WHAT TO DO –
Every line below that includes the word "رحلات" needs to be copied.

Items from a data source:

══════

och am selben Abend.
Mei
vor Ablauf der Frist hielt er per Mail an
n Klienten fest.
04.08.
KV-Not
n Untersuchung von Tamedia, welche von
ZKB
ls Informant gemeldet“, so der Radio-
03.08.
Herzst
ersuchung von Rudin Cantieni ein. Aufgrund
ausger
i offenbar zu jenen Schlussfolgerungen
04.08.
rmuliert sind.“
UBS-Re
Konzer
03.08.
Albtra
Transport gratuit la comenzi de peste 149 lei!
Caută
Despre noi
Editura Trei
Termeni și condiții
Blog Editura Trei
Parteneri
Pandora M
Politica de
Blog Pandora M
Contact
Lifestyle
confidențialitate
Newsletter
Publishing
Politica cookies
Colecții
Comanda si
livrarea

══════

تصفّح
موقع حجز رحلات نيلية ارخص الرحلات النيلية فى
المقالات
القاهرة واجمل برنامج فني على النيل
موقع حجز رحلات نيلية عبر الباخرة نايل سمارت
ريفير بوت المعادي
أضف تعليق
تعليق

══════

EXERCISE ANSWER –
موقع حجز رحلات نيلية ارخص الرحلات النيلية فى
موقع حجز رحلات نيلية عبر الباخرة نايل سمارت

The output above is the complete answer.